Directory Bear — A 946K-page web directory, fully static with Hugo
URL: dirbear.com
I built Directory Bear, a web directory with nearly a million pre-computed site profile pages, all generated and served as a fully static Hugo site on Bunny CDN.
What it is
Directory Bear aims to be the world’s largest static web directory. Every listed site gets its own profile page with a proprietary “Bear Rank” score (a composite of popularity, authority, longevity, and safety), AI-generated descriptions, favicon, and categorization across 49 family-friendly categories.
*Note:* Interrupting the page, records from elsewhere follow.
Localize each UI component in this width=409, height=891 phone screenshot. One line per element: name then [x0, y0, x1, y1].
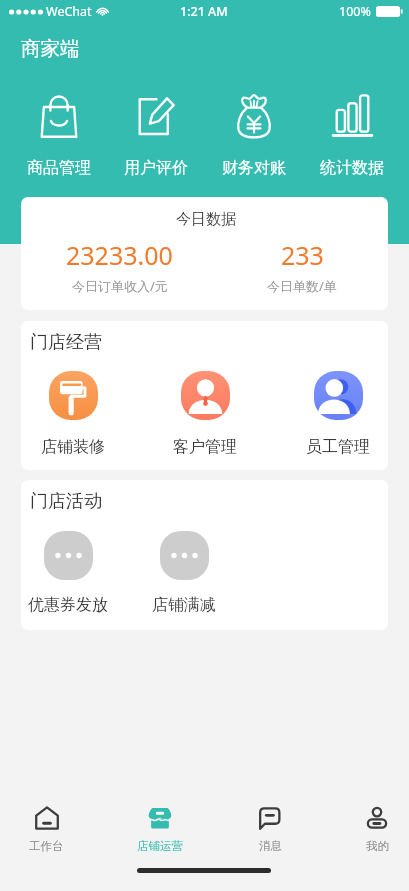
button[interactable]: 消息: [225, 806, 315, 856]
other: 财务对账: [236, 94, 272, 139]
button[interactable]: 员工管理: [280, 371, 388, 459]
staticText: 用户评价: [124, 158, 188, 178]
staticText: 店铺满减: [152, 595, 216, 615]
button[interactable]: 用户评价: [108, 90, 204, 180]
staticText: 工作台: [29, 839, 64, 853]
button[interactable]: 店铺装修: [21, 371, 131, 459]
button[interactable]: 功能: [21, 531, 126, 617]
staticText: 商家端: [21, 36, 80, 61]
button[interactable]: 店铺装修: [49, 371, 98, 420]
staticText: 今日数据: [176, 210, 236, 229]
button[interactable]: 功能: [44, 531, 93, 580]
staticText: 门店活动: [30, 490, 102, 513]
button[interactable]: 商品管理: [11, 90, 107, 180]
staticText: 今日单数/单: [267, 277, 337, 295]
staticText: 员工管理: [306, 437, 370, 457]
staticText: 消息: [259, 839, 282, 853]
other: 商品管理: [41, 95, 77, 138]
staticText: WeChat: [46, 3, 92, 20]
button[interactable]: 财务对账: [206, 90, 302, 180]
other: 我的: [365, 806, 389, 830]
button[interactable]: 客户管理: [181, 371, 230, 420]
button[interactable]: 统计数据: [304, 90, 400, 180]
staticText: 233: [281, 238, 324, 272]
button[interactable]: 功能: [126, 531, 242, 617]
staticText: 我的: [366, 839, 389, 853]
other: 用户评价: [137, 95, 176, 137]
staticText: 23233.00: [66, 238, 173, 272]
staticText: 客户管理: [173, 437, 237, 457]
staticText: 统计数据: [320, 158, 384, 178]
staticText: 100%: [339, 3, 371, 20]
staticText: 优惠券发放: [28, 595, 108, 615]
staticText: 门店经营: [30, 331, 102, 354]
button[interactable]: 工作台: [1, 806, 91, 856]
button[interactable]: 我的: [332, 806, 409, 856]
button[interactable]: 店铺运营: [115, 806, 205, 856]
other: 消息: [258, 806, 282, 830]
button[interactable]: 客户管理: [147, 371, 263, 459]
staticText: 店铺运营: [137, 839, 183, 853]
staticText: 1:21 AM: [180, 3, 228, 20]
button[interactable]: 员工管理: [314, 371, 363, 420]
staticText: 财务对账: [222, 158, 286, 178]
staticText: 商品管理: [27, 158, 91, 178]
other: 工作台: [35, 806, 59, 830]
other: 统计数据: [332, 94, 373, 138]
staticText: 今日订单收入/元: [72, 277, 168, 295]
other: 店铺运营: [148, 806, 172, 830]
staticText: 店铺装修: [41, 437, 105, 457]
button[interactable]: 功能: [160, 531, 209, 580]
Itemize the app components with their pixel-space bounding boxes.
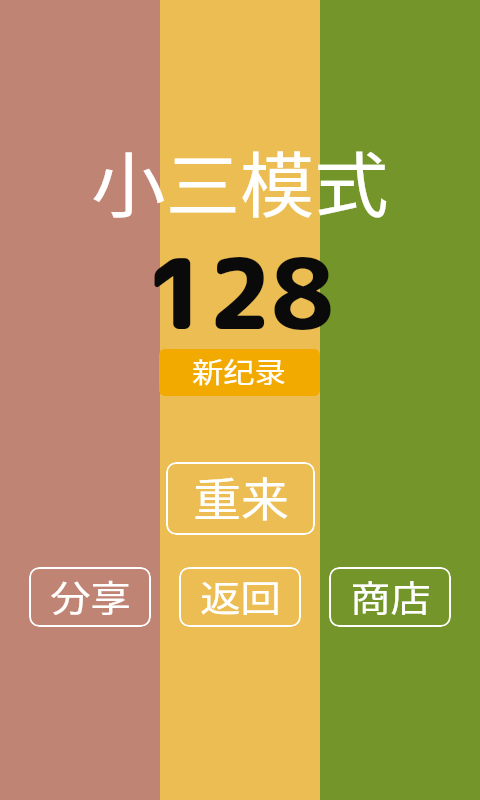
staticText: 返回 — [200, 570, 281, 622]
staticText: 商店 — [350, 570, 431, 622]
button[interactable]: 返回 — [179, 567, 301, 627]
button[interactable]: 重来 — [166, 462, 315, 535]
staticText: 128 — [145, 225, 335, 360]
button[interactable]: 新纪录 — [159, 349, 320, 396]
staticText: 重来 — [193, 463, 289, 530]
staticText: 小三模式 — [91, 129, 390, 232]
staticText: 新纪录 — [192, 351, 287, 392]
button[interactable]: 分享 — [29, 567, 151, 627]
button[interactable]: 商店 — [329, 567, 451, 627]
staticText: 分享 — [50, 570, 131, 622]
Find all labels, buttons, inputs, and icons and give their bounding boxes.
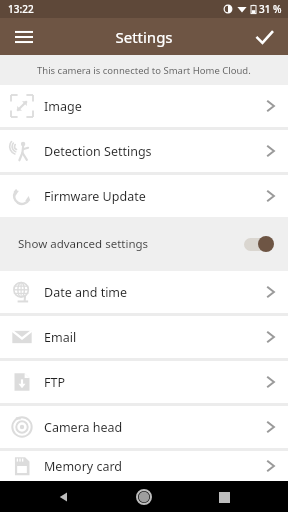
- staticText: Date and time: [44, 284, 252, 301]
- button[interactable]: Open navigation menu: [6, 19, 42, 55]
- button[interactable]: Show advanced settings: [0, 217, 288, 271]
- staticText: Image: [44, 98, 252, 115]
- staticText: 13:22: [8, 2, 34, 16]
- staticText: 31 %: [259, 2, 282, 16]
- button[interactable]: FTP: [0, 361, 288, 403]
- button[interactable]: Home: [130, 483, 158, 511]
- button[interactable]: Firmware Update: [0, 175, 288, 217]
- button[interactable]: Recent apps: [210, 483, 238, 511]
- button[interactable]: Email: [0, 316, 288, 358]
- button[interactable]: Confirm: [246, 19, 282, 55]
- staticText: Email: [44, 329, 252, 346]
- staticText: Settings: [115, 27, 173, 47]
- button[interactable]: Image: [0, 85, 288, 127]
- button[interactable]: Date and time: [0, 271, 288, 313]
- button[interactable]: Detection Settings: [0, 130, 288, 172]
- staticText: Firmware Update: [44, 188, 252, 205]
- staticText: FTP: [44, 374, 252, 391]
- button[interactable]: Memory card: [0, 451, 288, 481]
- button[interactable]: Back: [50, 483, 78, 511]
- staticText: Camera head: [44, 419, 252, 436]
- staticText: This camera is connected to Smart Home C…: [37, 64, 251, 77]
- button[interactable]: Camera head: [0, 406, 288, 448]
- staticText: Memory card: [44, 458, 252, 475]
- staticText: Show advanced settings: [18, 236, 242, 252]
- staticText: Detection Settings: [44, 143, 252, 160]
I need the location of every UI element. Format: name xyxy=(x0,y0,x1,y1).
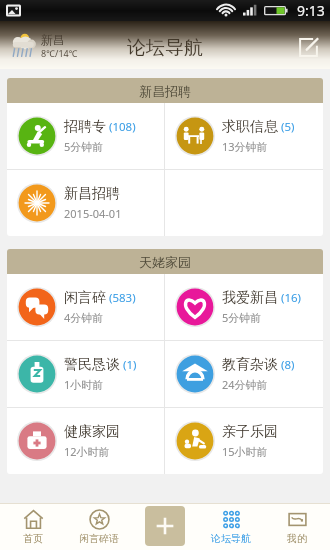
staticText: 新昌 xyxy=(41,32,65,47)
staticText: 8℃/14℃ xyxy=(41,47,78,59)
staticText: (5) xyxy=(281,119,295,135)
staticText: 论坛导航 xyxy=(211,532,251,545)
staticText: 13分钟前 xyxy=(222,139,268,154)
staticText: (108) xyxy=(109,119,136,135)
staticText: 教育杂谈 xyxy=(222,356,278,374)
staticText: 5分钟前 xyxy=(64,139,104,154)
staticText: 我爱新昌 xyxy=(222,289,278,307)
staticText: 我的 xyxy=(287,532,307,545)
button[interactable]: 我的 xyxy=(264,503,330,550)
staticText: 求职信息 xyxy=(222,118,278,136)
staticText: (16) xyxy=(281,290,302,306)
staticText: 天姥家园 xyxy=(139,254,191,270)
button[interactable]: 新昌招聘 xyxy=(7,170,164,236)
staticText: (583) xyxy=(109,290,136,306)
button[interactable]: 我爱新昌 xyxy=(165,274,323,340)
staticText: 闲言碎 xyxy=(64,289,106,307)
staticText: 9:13 xyxy=(297,1,325,20)
staticText: 24分钟前 xyxy=(222,377,268,392)
staticText: 2015-04-01 xyxy=(64,206,122,221)
button[interactable]: 编辑 xyxy=(292,31,324,63)
button[interactable]: 警民恳谈 xyxy=(7,341,164,407)
button[interactable]: 发布 xyxy=(145,506,185,546)
button[interactable]: 闲言碎语 xyxy=(66,503,132,550)
staticText: (8) xyxy=(281,357,295,373)
staticText: 健康家园 xyxy=(64,423,120,441)
staticText: 亲子乐园 xyxy=(222,423,278,441)
button[interactable]: 论坛导航 xyxy=(198,503,264,550)
staticText: 警民恳谈 xyxy=(64,356,120,374)
button[interactable]: 招聘专 xyxy=(7,103,164,169)
staticText: 首页 xyxy=(23,532,43,545)
button[interactable]: 求职信息 xyxy=(165,103,323,169)
button[interactable]: 新昌 xyxy=(6,28,80,62)
button[interactable]: 首页 xyxy=(0,503,66,550)
staticText: 12小时前 xyxy=(64,444,110,459)
staticText: 新昌招聘 xyxy=(64,185,120,203)
button[interactable]: 亲子乐园 xyxy=(165,408,323,474)
staticText: 5分钟前 xyxy=(222,310,262,325)
staticText: (1) xyxy=(123,357,137,373)
staticText: 论坛导航 xyxy=(127,36,203,60)
staticText: 15小时前 xyxy=(222,444,268,459)
button[interactable]: 闲言碎 xyxy=(7,274,164,340)
button[interactable]: 教育杂谈 xyxy=(165,341,323,407)
staticText: 4分钟前 xyxy=(64,310,104,325)
staticText: 1小时前 xyxy=(64,377,104,392)
staticText: 闲言碎语 xyxy=(79,532,119,545)
staticText: 新昌招聘 xyxy=(139,83,191,99)
staticText: 招聘专 xyxy=(64,118,106,136)
button[interactable]: 健康家园 xyxy=(7,408,164,474)
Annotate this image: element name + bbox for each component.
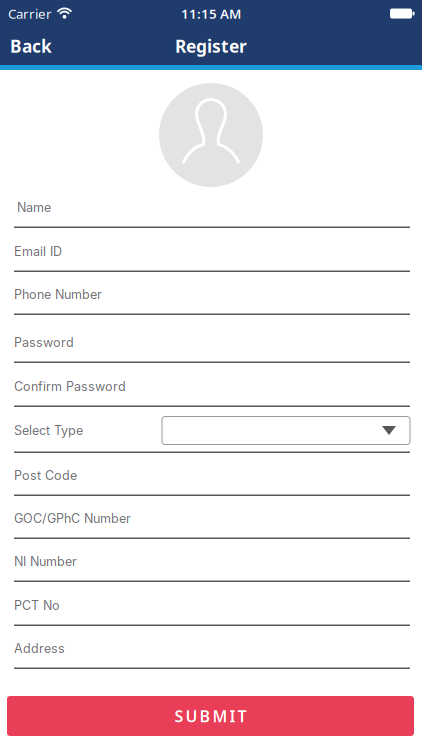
button[interactable]: Email ID	[0, 228, 422, 272]
button[interactable]: Post Code	[0, 453, 422, 496]
staticText: NI Number	[14, 554, 77, 569]
button[interactable]: Address	[0, 626, 422, 669]
staticText: Phone Number	[14, 287, 102, 302]
button[interactable]: SUBMIT	[7, 696, 414, 736]
staticText: SUBMIT	[174, 705, 246, 727]
staticText: Password	[14, 335, 74, 350]
staticText: Confirm Password	[14, 379, 126, 394]
staticText: Back	[10, 34, 52, 58]
staticText: 11:15 AM	[181, 5, 241, 22]
staticText: PCT No	[14, 598, 60, 613]
button[interactable]: Phone Number	[0, 272, 422, 315]
button[interactable]: Password	[0, 315, 422, 363]
staticText: Email ID	[14, 244, 62, 259]
staticText: Post Code	[14, 468, 77, 483]
button[interactable]: PCT No	[0, 582, 422, 626]
button[interactable]: Name	[0, 187, 422, 228]
button[interactable]	[159, 83, 263, 187]
staticText: GOC/GPhC Number	[14, 511, 131, 526]
button[interactable]: Confirm Password	[0, 363, 422, 407]
button[interactable]: GOC/GPhC Number	[0, 496, 422, 539]
staticText: Address	[14, 641, 65, 656]
staticText: Select Type	[14, 423, 83, 438]
button[interactable]	[162, 416, 410, 444]
button[interactable]: Back	[0, 34, 52, 58]
button[interactable]: NI Number	[0, 539, 422, 582]
staticText: Register	[175, 34, 247, 58]
staticText: Carrier	[8, 5, 52, 22]
staticText: Name	[17, 200, 51, 215]
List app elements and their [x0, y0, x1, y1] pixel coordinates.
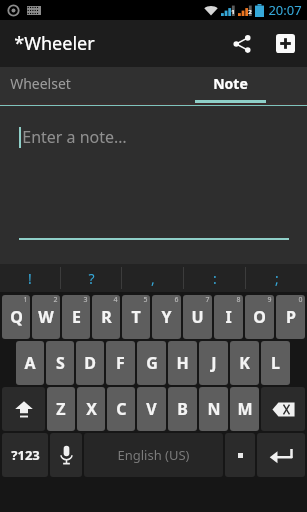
staticText: 8 — [236, 295, 241, 305]
button[interactable]: I — [214, 295, 243, 339]
staticText: R — [101, 306, 112, 328]
button[interactable]: ?123 — [2, 433, 48, 477]
button[interactable]: O — [245, 295, 274, 339]
staticText: P — [286, 306, 296, 328]
staticText: K — [239, 352, 250, 374]
button[interactable]: D — [76, 341, 104, 385]
staticText: 1 — [23, 295, 28, 305]
button[interactable]: English (US) — [84, 433, 223, 477]
staticText: U — [191, 306, 204, 328]
staticText: 2 — [53, 295, 58, 305]
button[interactable]: W — [32, 295, 60, 339]
staticText: A — [24, 352, 36, 374]
button[interactable]: Backspace — [261, 387, 305, 431]
button[interactable]: R — [92, 295, 120, 339]
button[interactable]: ; — [246, 264, 307, 292]
button[interactable]: H — [168, 341, 197, 385]
button[interactable]: Add — [263, 20, 307, 67]
staticText: B — [177, 398, 188, 420]
button[interactable]: A — [16, 341, 44, 385]
button[interactable]: B — [168, 387, 197, 431]
staticText: : — [213, 269, 217, 288]
button[interactable]: J — [199, 341, 228, 385]
staticText: Wheelset — [10, 74, 71, 93]
button[interactable]: K — [230, 341, 259, 385]
button[interactable]: Share — [221, 20, 263, 67]
button[interactable]: F — [106, 341, 135, 385]
staticText: 1 — [231, 8, 235, 16]
button[interactable]: Z — [47, 387, 75, 431]
button[interactable]: Shift — [2, 387, 45, 431]
staticText: ; — [275, 269, 279, 288]
staticText: ! — [28, 269, 32, 288]
staticText: T — [131, 306, 141, 328]
staticText: O — [253, 306, 266, 328]
button[interactable]: U — [183, 295, 212, 339]
button[interactable]: Y — [152, 295, 181, 339]
staticText: D — [84, 352, 96, 374]
staticText: C — [116, 398, 127, 420]
staticText: Y — [161, 306, 172, 328]
button[interactable]: ! — [0, 264, 60, 292]
button[interactable]: P — [276, 295, 305, 339]
staticText: Enter a note… — [22, 126, 127, 148]
staticText: E — [72, 306, 81, 328]
button[interactable]: G — [137, 341, 166, 385]
button[interactable]: T — [122, 295, 150, 339]
staticText: N — [207, 398, 221, 420]
staticText: ? — [88, 269, 95, 288]
button[interactable] — [225, 433, 255, 477]
staticText: 4 — [113, 295, 118, 305]
button[interactable]: Enter — [257, 433, 305, 477]
button[interactable]: X — [77, 387, 105, 431]
staticText: G — [146, 352, 158, 374]
staticText: V — [146, 398, 157, 420]
staticText: 20:07 — [268, 1, 302, 19]
staticText: 6 — [174, 295, 179, 305]
staticText: 5 — [143, 295, 148, 305]
button[interactable]: C — [107, 387, 135, 431]
staticText: 9 — [267, 295, 272, 305]
staticText: Q — [10, 306, 23, 328]
staticText: F — [116, 352, 125, 374]
staticText: I — [225, 306, 232, 328]
button[interactable]: E — [62, 295, 90, 339]
button[interactable]: ? — [61, 264, 121, 292]
staticText: 7 — [205, 295, 210, 305]
button[interactable]: M — [230, 387, 259, 431]
staticText: X — [86, 398, 97, 420]
staticText: Z — [56, 398, 66, 420]
staticText: , — [151, 269, 155, 288]
staticText: 2 — [248, 8, 252, 16]
button[interactable]: : — [184, 264, 245, 292]
button[interactable]: Wheelset — [0, 67, 153, 100]
staticText: English (US) — [117, 446, 190, 464]
staticText: 0 — [298, 295, 303, 305]
staticText: ?123 — [11, 446, 40, 464]
button[interactable]: L — [261, 341, 290, 385]
button[interactable]: S — [46, 341, 74, 385]
button[interactable]: N — [199, 387, 228, 431]
staticText: L — [271, 352, 280, 374]
button[interactable]: Q — [2, 295, 30, 339]
staticText: *Wheeler — [14, 31, 95, 56]
staticText: H — [176, 352, 189, 374]
staticText: 3 — [83, 295, 88, 305]
button[interactable]: Note — [153, 67, 307, 100]
staticText: M — [237, 398, 253, 420]
button[interactable]: , — [122, 264, 183, 292]
button[interactable]: V — [137, 387, 166, 431]
staticText: J — [211, 352, 217, 374]
staticText: Note — [213, 74, 248, 93]
button[interactable]: Voice input — [50, 433, 82, 477]
staticText: W — [38, 306, 54, 328]
staticText: S — [56, 352, 65, 374]
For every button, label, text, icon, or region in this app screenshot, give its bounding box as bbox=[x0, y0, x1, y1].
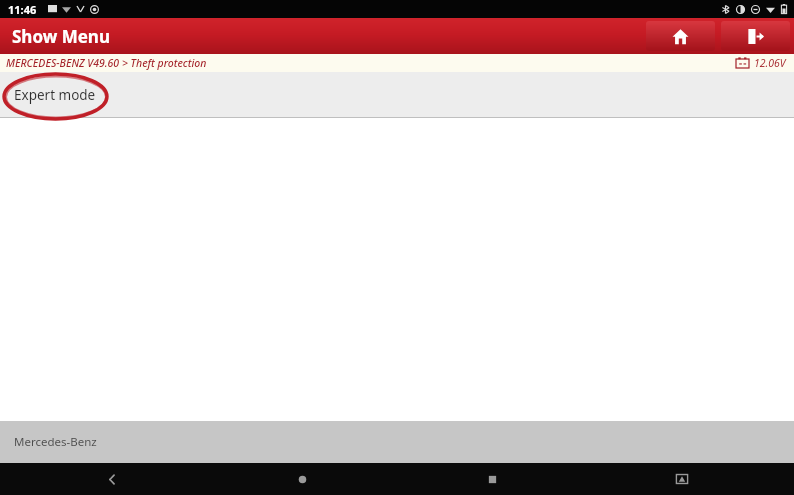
staticText: Mercedes-Benz bbox=[14, 434, 97, 450]
staticText: Expert mode bbox=[14, 86, 96, 104]
button[interactable]: Back bbox=[88, 463, 136, 495]
staticText: Show Menu bbox=[12, 25, 110, 48]
button[interactable]: Screenshot bbox=[658, 463, 706, 495]
staticText: 11:46 bbox=[8, 2, 37, 17]
button[interactable]: Home bbox=[646, 21, 715, 51]
button[interactable]: Recents bbox=[468, 463, 516, 495]
button[interactable]: Exit bbox=[721, 21, 790, 51]
button[interactable]: Home bbox=[278, 463, 326, 495]
staticText: 12.06V bbox=[754, 56, 786, 70]
staticText: MERCEDES-BENZ V49.60 > Theft protection bbox=[6, 56, 207, 70]
button[interactable]: Expert mode bbox=[0, 72, 794, 117]
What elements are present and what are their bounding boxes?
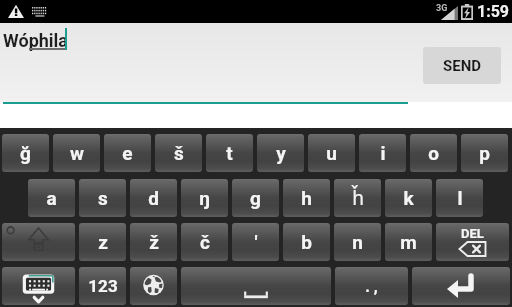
button[interactable]: h bbox=[283, 179, 330, 217]
staticText: u bbox=[326, 142, 337, 164]
button[interactable]: p bbox=[461, 134, 508, 172]
button[interactable]: ' bbox=[232, 223, 279, 261]
staticText: z bbox=[98, 231, 108, 253]
button[interactable]: Space bbox=[181, 267, 331, 305]
button[interactable]: o bbox=[410, 134, 457, 172]
button[interactable]: ğ bbox=[2, 134, 49, 172]
staticText: ŋ bbox=[199, 187, 210, 209]
staticText: y bbox=[276, 142, 286, 164]
button[interactable]: č bbox=[181, 223, 228, 261]
button[interactable]: y bbox=[257, 134, 304, 172]
staticText: d bbox=[148, 187, 159, 209]
staticText: a bbox=[46, 187, 57, 209]
button[interactable]: š bbox=[155, 134, 202, 172]
staticText: h bbox=[301, 187, 312, 209]
staticText: Wóphila bbox=[3, 30, 69, 51]
button[interactable]: Shift bbox=[2, 223, 75, 261]
button[interactable]: e bbox=[104, 134, 151, 172]
staticText: . , bbox=[365, 277, 378, 296]
button[interactable]: w bbox=[53, 134, 100, 172]
staticText: ȟ bbox=[352, 185, 364, 211]
staticText: 1:59 bbox=[477, 2, 510, 21]
staticText: č bbox=[200, 231, 210, 253]
button[interactable]: t bbox=[206, 134, 253, 172]
button[interactable]: ȟ bbox=[334, 179, 381, 217]
button[interactable]: m bbox=[385, 223, 432, 261]
staticText: 3G bbox=[436, 3, 448, 14]
button[interactable]: d bbox=[130, 179, 177, 217]
staticText: b bbox=[301, 231, 312, 253]
button[interactable]: SEND bbox=[423, 47, 501, 84]
button[interactable]: b bbox=[283, 223, 330, 261]
button[interactable]: Delete bbox=[436, 223, 509, 261]
staticText: e bbox=[122, 142, 133, 164]
staticText: w bbox=[70, 142, 84, 164]
staticText: SEND bbox=[443, 57, 482, 75]
staticText: m bbox=[400, 231, 417, 253]
staticText: o bbox=[428, 142, 439, 164]
button[interactable]: s bbox=[79, 179, 126, 217]
button[interactable]: 123 bbox=[79, 267, 126, 305]
staticText: s bbox=[98, 187, 108, 209]
staticText: ž bbox=[149, 231, 159, 253]
staticText: n bbox=[352, 231, 363, 253]
button[interactable]: g bbox=[232, 179, 279, 217]
staticText: l bbox=[457, 187, 463, 209]
staticText: ' bbox=[254, 231, 258, 253]
button[interactable]: n bbox=[334, 223, 381, 261]
button[interactable]: i bbox=[359, 134, 406, 172]
staticText: i bbox=[380, 142, 386, 164]
staticText: DEL bbox=[461, 226, 484, 241]
button[interactable]: Change language bbox=[130, 267, 177, 305]
button[interactable]: k bbox=[385, 179, 432, 217]
button[interactable]: . , bbox=[335, 267, 408, 305]
button[interactable]: u bbox=[308, 134, 355, 172]
staticText: p bbox=[479, 142, 490, 164]
button[interactable]: a bbox=[28, 179, 75, 217]
button[interactable]: z bbox=[79, 223, 126, 261]
button[interactable]: ž bbox=[130, 223, 177, 261]
staticText: ğ bbox=[20, 142, 31, 164]
button[interactable]: Enter bbox=[412, 267, 510, 305]
staticText: k bbox=[403, 187, 414, 209]
button[interactable]: l bbox=[436, 179, 483, 217]
button[interactable]: ŋ bbox=[181, 179, 228, 217]
staticText: 123 bbox=[88, 276, 118, 296]
staticText: t bbox=[226, 142, 233, 164]
staticText: g bbox=[250, 187, 261, 209]
staticText: š bbox=[174, 142, 184, 164]
button[interactable]: Hide keyboard bbox=[2, 267, 75, 305]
There are two listing tiers — free (nofollow link) and verified ($20 one-time, dofollow link + badge) — with submissions handled through a Bunny Edge Script and a static admin panel.
The stack
- Hugo for the entire site build
- Python data pipeline merging Tranco, Majestic Million, and OpenPageRank datasets
- GPT-4o-mini for AI enrichment (category classification, one-line descriptions, overviews, tags, FAQs)
- Bunny CDN for hosting, favicon storage, form submissions via Edge Scripts — everything
How I made Hugo work at ~1 million pages
This was the real engineering challenge. A few things that made it possible:
Hash bucketing. Every domain is bucketed by MD5(domain)[:2], giving 256 content directories with ~3,900 files each. This keeps Hugo from choking on a single massive directory. URL structure: /w/{hash}/{domain}/.
All data in front matter. Each .md file carries everything — BR score, tier, category, favicon path, AI overview, tags, FAQs — all in YAML front matter. Hugo templates just render it. No large JSON lookups, no filtering at build time.
Pre-computed everything. Category pages are pre-paginated (50 per page) by a Python script. Search uses progressive JSON prefix files (type “goo” → fetch goo.json), not a monolithic index. Featured sites, top rankings, new sites — all pre-built as Hugo data files.
Segment builds. For updating non-site pages (submit form, about, homepage), I move content/w/, content/categories/, and static/favicons/ to /tmp/, run Hugo (takes seconds), then move them back. This avoids rebuilding 946K pages just to update a CSS file. A shell script (hugo_segment.sh) handles this.
Favicons out of static/. With 900K+ favicon PNGs in static/, Hugo would try to copy all of them to public/ on every build. Moving them out during builds and uploading them separately to CDN was essential. Client-side SVG letter avatars (deterministic color per domain) handle any missing favicons gracefully.
Individual site additions. New submissions go through add_site.py which creates the page, downloads the favicon, computes the BR score, updates data files, and optionally runs AI enrichment — no need to touch the full pipeline.
Build numbers
- 946,000+ site profile pages
- 900,000+ favicon images (Google S2 + DuckDuckGo fallback)
- 49 pre-paginated category sections
- Progressive search across nearly a million domains via tiny JSON prefix files
- Full build requires
ulimit -n 65536on macOS
Lessons learned
- Hugo can absolutely handle near-million-page sites, but you need to be deliberate about directory structure and what goes into
static/. - Put everything in front matter. The less work Hugo templates do, the faster your builds.
- Pre-compute aggressively. If something can be a static JSON file instead of a template computation, make it a static JSON file.
- Segment your builds. Don’t rebuild a million pages to fix a typo on your about page.
Happy to answer any questions about the build or the approach!